Task details: Give the lines again, unchanged, starting with the line containing "Return results in" and ending with the last line of the data below.

[Stored items]
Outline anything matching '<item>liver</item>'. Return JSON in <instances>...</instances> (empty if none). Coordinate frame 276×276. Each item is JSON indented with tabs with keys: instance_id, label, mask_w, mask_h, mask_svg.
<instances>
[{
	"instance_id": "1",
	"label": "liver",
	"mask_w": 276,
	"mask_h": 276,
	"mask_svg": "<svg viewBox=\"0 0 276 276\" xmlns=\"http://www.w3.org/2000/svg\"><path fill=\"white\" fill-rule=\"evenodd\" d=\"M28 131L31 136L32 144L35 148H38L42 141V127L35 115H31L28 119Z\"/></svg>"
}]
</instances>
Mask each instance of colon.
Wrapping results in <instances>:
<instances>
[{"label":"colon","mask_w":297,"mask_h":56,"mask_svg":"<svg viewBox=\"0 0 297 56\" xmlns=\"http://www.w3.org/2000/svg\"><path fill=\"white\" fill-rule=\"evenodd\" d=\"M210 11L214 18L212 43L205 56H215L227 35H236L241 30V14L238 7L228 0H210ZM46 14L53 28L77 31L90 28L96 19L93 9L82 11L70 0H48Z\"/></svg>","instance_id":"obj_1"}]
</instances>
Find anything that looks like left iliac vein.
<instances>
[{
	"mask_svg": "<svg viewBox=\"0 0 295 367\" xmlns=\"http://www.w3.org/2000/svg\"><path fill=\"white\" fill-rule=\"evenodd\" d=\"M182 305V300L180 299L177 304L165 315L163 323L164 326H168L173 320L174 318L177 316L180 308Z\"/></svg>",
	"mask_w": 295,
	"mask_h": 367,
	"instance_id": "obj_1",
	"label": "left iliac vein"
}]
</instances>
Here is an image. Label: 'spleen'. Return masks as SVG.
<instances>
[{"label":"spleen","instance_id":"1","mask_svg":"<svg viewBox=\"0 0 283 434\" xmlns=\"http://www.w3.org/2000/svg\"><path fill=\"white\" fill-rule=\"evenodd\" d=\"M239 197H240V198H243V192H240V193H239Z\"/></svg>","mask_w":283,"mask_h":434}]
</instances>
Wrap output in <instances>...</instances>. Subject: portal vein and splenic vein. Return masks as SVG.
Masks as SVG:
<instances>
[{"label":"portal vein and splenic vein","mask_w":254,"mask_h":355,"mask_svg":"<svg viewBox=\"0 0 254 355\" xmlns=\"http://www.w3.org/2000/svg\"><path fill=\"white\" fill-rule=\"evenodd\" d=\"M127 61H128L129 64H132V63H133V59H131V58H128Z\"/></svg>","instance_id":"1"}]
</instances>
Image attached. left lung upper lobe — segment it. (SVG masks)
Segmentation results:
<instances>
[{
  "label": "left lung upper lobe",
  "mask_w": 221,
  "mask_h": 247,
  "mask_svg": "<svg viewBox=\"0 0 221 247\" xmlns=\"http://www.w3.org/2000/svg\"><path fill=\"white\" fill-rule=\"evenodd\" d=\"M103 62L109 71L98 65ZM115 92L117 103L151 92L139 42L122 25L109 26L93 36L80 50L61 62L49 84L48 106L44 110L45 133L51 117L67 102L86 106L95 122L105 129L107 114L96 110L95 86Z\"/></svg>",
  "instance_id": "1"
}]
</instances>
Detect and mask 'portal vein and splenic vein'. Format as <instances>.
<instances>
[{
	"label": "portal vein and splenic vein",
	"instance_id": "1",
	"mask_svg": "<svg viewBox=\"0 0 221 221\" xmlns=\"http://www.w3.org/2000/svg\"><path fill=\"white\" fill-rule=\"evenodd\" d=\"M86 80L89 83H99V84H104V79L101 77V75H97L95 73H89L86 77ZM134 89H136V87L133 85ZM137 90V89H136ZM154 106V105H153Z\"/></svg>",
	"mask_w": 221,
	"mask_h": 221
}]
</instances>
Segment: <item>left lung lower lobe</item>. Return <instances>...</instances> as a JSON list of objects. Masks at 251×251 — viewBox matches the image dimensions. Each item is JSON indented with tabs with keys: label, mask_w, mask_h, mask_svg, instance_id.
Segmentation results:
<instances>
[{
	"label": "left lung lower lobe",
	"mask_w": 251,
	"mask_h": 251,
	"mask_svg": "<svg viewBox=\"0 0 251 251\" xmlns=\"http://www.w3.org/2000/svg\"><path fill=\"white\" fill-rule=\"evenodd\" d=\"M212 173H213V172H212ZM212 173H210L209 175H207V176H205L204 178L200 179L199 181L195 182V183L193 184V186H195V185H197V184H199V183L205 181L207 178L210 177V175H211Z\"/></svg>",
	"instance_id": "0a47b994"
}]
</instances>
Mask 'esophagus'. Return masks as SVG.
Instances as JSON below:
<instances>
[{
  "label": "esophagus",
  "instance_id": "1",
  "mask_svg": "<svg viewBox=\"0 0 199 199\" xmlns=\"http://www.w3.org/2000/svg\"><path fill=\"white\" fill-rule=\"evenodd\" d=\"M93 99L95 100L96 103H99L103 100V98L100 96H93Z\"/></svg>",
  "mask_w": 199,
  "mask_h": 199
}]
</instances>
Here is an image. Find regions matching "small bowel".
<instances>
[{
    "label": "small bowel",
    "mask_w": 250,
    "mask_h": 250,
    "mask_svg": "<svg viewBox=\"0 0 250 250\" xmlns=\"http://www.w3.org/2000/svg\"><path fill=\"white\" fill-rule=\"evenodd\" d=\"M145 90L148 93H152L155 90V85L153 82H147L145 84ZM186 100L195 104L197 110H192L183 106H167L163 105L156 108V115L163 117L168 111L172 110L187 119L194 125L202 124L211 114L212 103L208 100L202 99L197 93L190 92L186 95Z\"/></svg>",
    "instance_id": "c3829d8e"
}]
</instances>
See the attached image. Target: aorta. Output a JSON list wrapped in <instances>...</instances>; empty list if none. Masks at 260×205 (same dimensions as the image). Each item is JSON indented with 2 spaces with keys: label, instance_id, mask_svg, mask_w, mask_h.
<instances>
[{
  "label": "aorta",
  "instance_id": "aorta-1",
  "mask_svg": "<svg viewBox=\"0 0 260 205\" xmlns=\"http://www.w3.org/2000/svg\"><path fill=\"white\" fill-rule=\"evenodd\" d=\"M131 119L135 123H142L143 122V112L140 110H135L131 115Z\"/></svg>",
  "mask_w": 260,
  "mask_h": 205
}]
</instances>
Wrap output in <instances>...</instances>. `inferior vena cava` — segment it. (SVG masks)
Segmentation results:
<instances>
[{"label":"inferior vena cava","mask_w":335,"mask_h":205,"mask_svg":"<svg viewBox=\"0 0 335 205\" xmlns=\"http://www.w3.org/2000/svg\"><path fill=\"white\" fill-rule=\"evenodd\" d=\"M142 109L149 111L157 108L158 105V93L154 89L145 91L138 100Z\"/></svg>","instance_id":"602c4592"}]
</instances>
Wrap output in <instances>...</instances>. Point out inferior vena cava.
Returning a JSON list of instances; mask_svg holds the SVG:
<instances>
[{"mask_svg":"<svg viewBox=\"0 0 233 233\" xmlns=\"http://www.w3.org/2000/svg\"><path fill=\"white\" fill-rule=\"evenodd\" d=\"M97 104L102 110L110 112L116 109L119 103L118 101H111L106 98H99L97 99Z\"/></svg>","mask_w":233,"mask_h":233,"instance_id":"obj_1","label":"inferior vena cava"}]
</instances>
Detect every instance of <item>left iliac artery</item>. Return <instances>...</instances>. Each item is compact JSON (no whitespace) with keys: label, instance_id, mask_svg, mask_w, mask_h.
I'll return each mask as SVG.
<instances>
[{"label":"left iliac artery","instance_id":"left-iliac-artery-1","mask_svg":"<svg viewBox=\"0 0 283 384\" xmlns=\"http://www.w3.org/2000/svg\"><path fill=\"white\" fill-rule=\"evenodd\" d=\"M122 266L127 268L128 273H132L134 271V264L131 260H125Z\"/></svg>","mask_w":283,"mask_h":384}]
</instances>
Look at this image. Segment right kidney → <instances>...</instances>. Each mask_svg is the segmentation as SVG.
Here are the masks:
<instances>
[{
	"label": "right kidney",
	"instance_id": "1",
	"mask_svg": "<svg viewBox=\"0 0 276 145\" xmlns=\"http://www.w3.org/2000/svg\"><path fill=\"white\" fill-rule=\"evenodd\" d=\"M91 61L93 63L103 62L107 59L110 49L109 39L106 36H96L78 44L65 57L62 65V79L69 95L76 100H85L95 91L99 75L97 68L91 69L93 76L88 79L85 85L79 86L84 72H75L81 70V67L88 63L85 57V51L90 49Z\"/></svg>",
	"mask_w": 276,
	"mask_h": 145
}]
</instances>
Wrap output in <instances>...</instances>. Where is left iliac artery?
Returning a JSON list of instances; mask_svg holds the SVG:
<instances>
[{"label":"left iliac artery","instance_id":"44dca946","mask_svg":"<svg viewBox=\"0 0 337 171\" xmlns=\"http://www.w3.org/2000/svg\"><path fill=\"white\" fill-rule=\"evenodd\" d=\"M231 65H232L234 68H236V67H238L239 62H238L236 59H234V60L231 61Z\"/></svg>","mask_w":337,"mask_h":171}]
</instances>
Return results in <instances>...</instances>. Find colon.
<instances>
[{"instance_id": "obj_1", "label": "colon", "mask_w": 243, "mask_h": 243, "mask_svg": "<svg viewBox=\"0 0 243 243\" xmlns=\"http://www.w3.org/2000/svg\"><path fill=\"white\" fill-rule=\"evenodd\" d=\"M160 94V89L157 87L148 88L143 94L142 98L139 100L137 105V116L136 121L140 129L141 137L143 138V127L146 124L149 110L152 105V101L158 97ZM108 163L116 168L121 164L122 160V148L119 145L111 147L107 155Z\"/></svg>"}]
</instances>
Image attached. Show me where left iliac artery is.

Completed exercise:
Return results in <instances>...</instances>. Find colon.
<instances>
[{"instance_id": "obj_1", "label": "colon", "mask_w": 243, "mask_h": 243, "mask_svg": "<svg viewBox=\"0 0 243 243\" xmlns=\"http://www.w3.org/2000/svg\"><path fill=\"white\" fill-rule=\"evenodd\" d=\"M160 94V89L157 87L148 88L143 94L142 98L139 100L137 105V116L136 121L140 129L141 137L143 138V127L146 124L149 110L152 105V101L158 97ZM108 163L116 168L121 164L122 160V148L119 145L111 147L107 155Z\"/></svg>"}]
</instances>
Image attached. Show me where left iliac artery is.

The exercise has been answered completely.